Arizona State Route 303 (SR 303) or Loop 303, also known as the Bob Stump Memorial Parkway (formerly the Estrella Freeway), is a freeway that serves the west part of the Phoenix metropolitan area. The freeway, originally a two-lane rural highway, was maintained by Maricopa County until 2004 after approved sales tax when the Arizona Department of Transportation again took control of upgrading the interim road to a freeway.

== Route description ==
Loop 303 currently begins at Van Buren Street, one mile south of I-10 in Goodyear. It becomes a six-lane freeway with a stack interchange at I-10. South of Van Buren Street it continues as Cotton Lane but without a route number. The freeway heads north under McDowell and Thomas Roads, then over an interchange with Indian School Road. It then proceeds through a farmland terrain and passes by the Wildlife World Zoo near the Northern Parkway trumpet interchange. After passing Northern Parkway, the freeway continues for a few miles before entering a residential community at Greenway Road and turning northeast. It passes above Grand Avenue (US 60) and a BNSF railroad line at a parclo interchange. The freeway turns eastward north of Sun City West before turning north again at the Happy Valley Parkway interchange. It turns east again south of Lake Pleasant at the Agua Fria River. Following the Lake Pleasant Parkway interchange, the freeway condenses down to four lanes and passes by the TSMC manufacturing plant.
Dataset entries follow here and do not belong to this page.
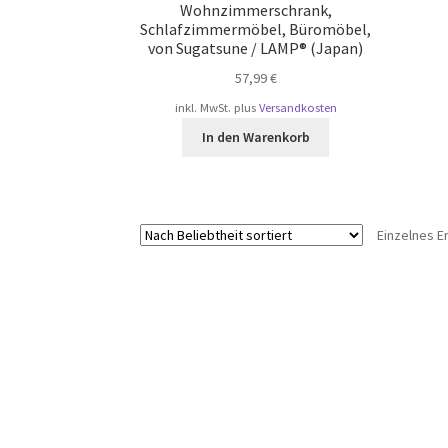
Wohnzimmerschrank,
Schlafzimmermöbel, Büromöbel,
von Sugatsune / LAMP® (Japan)
57,99
€
inkl. MwSt.
plus
Versandkosten
In den Warenkorb
Einzelnes E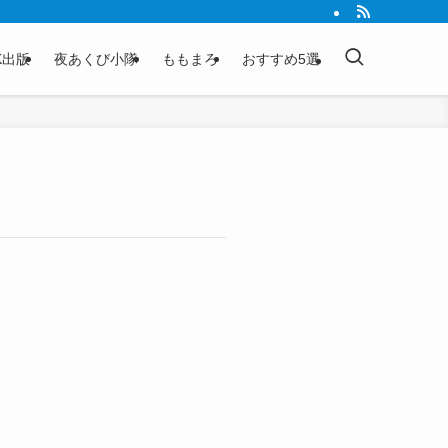
K出版
夜あくび小隊
ももまろ
おすすめ5選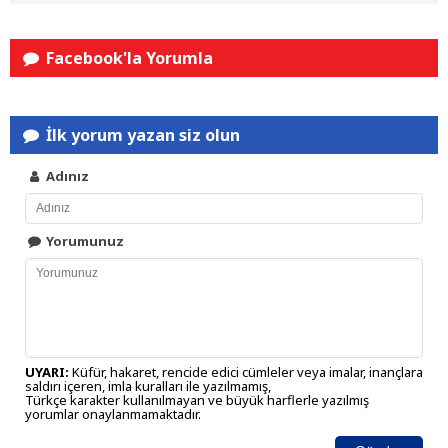
Facebook'la Yorumla
İlk yorum yazan siz olun
Adınız
Yorumunuz
UYARI:
Küfür, hakaret, rencide edici cümleler veya imalar, inançlara
saldırı içeren, imla kuralları ile yazılmamış,
Türkçe karakter kullanılmayan ve büyük harflerle yazılmış
yorumlar onaylanmamaktadır.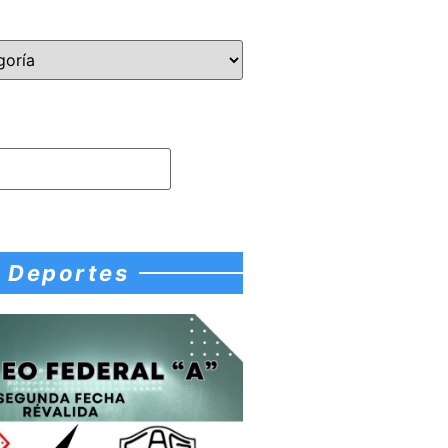
Deportes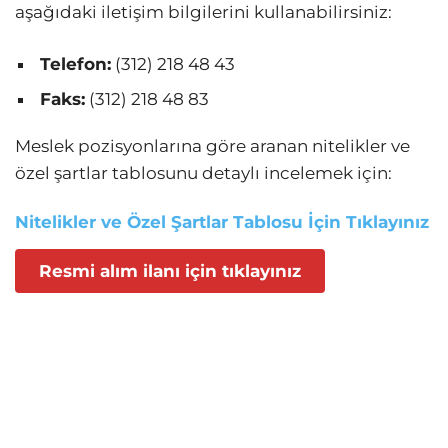
aşağıdaki iletişim bilgilerini kullanabilirsiniz:
Telefon:
(312) 218 48 43
Faks:
(312) 218 48 83
Meslek pozisyonlarına göre aranan nitelikler ve
özel şartlar tablosunu detaylı incelemek için:
Nitelikler ve Özel Şartlar Tablosu İçin Tıklayınız
Resmi alım ilanı için tıklayınız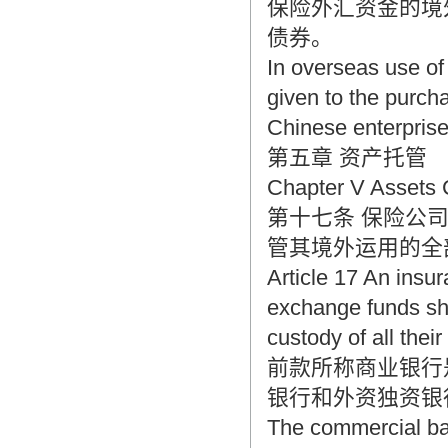
保险外汇资金的境
债券。
In overseas use of 
given to the purch
Chinese enterprise
第五章 资产托管
Chapter V Assets 
第十七条 保险公
管其境外运用的全
Article 17 An insu
exchange funds sh
custody of all thei
前款所称商业银行
银行和外资独资银
The commercial ban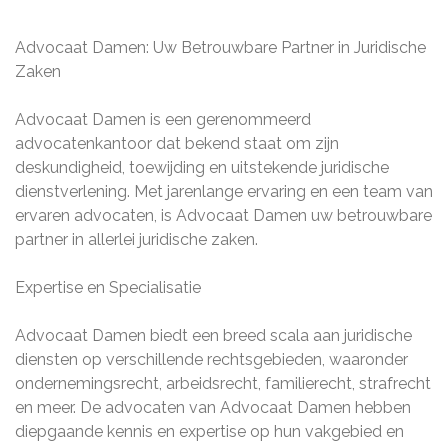
Advocaat Damen: Uw Betrouwbare Partner in Juridische
Zaken
Advocaat Damen is een gerenommeerd
advocatenkantoor dat bekend staat om zijn
deskundigheid, toewijding en uitstekende juridische
dienstverlening. Met jarenlange ervaring en een team van
ervaren advocaten, is Advocaat Damen uw betrouwbare
partner in allerlei juridische zaken.
Expertise en Specialisatie
Advocaat Damen biedt een breed scala aan juridische
diensten op verschillende rechtsgebieden, waaronder
ondernemingsrecht, arbeidsrecht, familierecht, strafrecht
en meer. De advocaten van Advocaat Damen hebben
diepgaande kennis en expertise op hun vakgebied en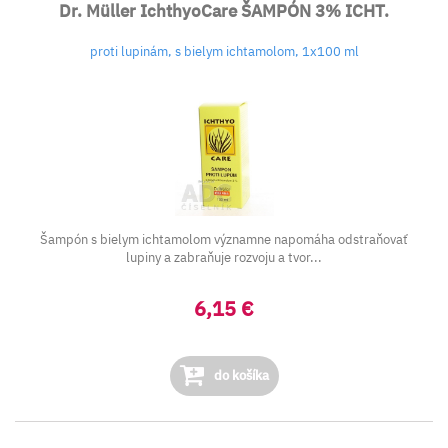
Dr. Müller IchthyoCare ŠAMPÓN 3% ICHT.
proti lupinám, s bielym ichtamolom, 1x100 ml
Šampón s bielym ichtamolom významne napomáha odstraňovať
lupiny a zabraňuje rozvoju a tvor...
6,15 €
do košíka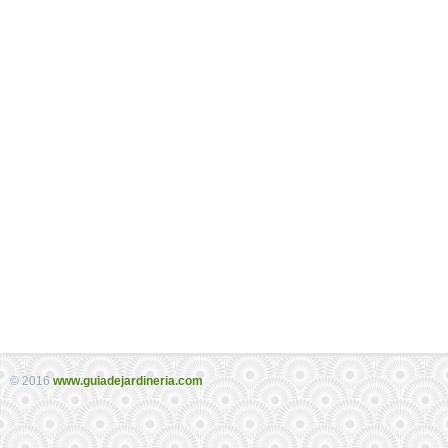
© 2016
www.guiadejardineria.com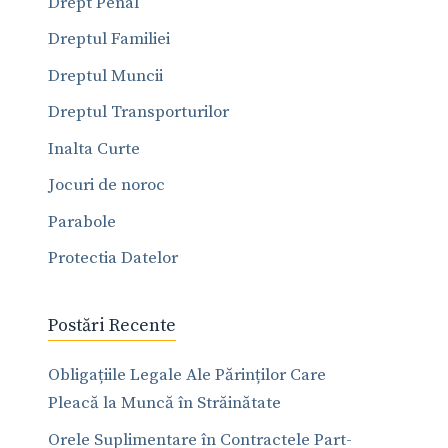
Drept Penal
Dreptul Familiei
Dreptul Muncii
Dreptul Transporturilor
Inalta Curte
Jocuri de noroc
Parabole
Protectia Datelor
Postări Recente
Obligațiile Legale Ale Părinților Care
Pleacă la Muncă în Străinătate
Orele Suplimentare în Contractele Part-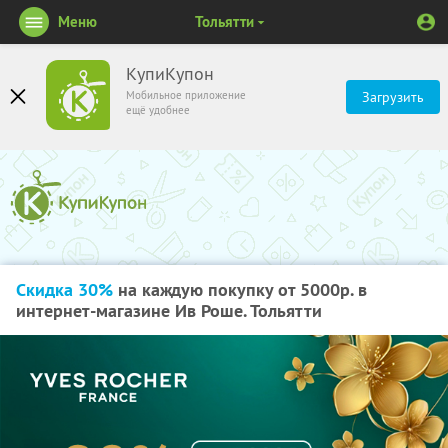
Меню
Тольятти
КупиКупон
Мобильное приложение
Загрузить
ещё удобнее
Скидка 30%
на каждую покупку от 5000р. в
интернет-магазине Ив Роше. Тольятти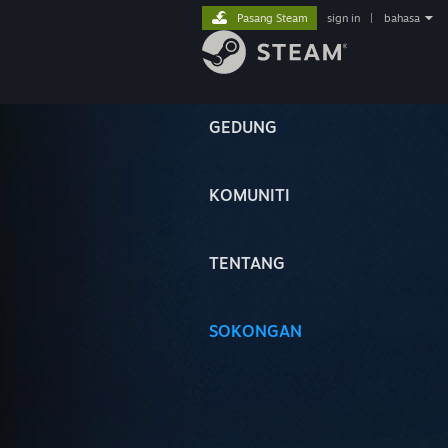
Pasang Steam
sign in
|
bahasa
GEDUNG
KOMUNITI
TENTANG
SOKONGAN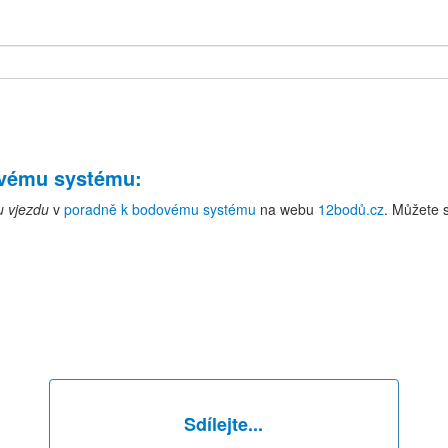
ovému systému
:
u vjezdu
v
poradně k bodovému systému
na webu
12bodů.cz
. Můžete 
Sdílejte...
The freeway comes to an end at a temporary at-grade interchange (eventually to be a freeway-to-freeway interchange) with I-17 near Skunk Creek. East of this interchange, Loop 303 becomes Sonoran Desert Drive. The southern portion between US 60 to I-10 is used to bypass Grand Avenue, and the whole route is used to bypass the Phoenix Metropolitan Area.

==History==

===1985–1995===

Old colored Arizona Loop 303 shield that has been phased out.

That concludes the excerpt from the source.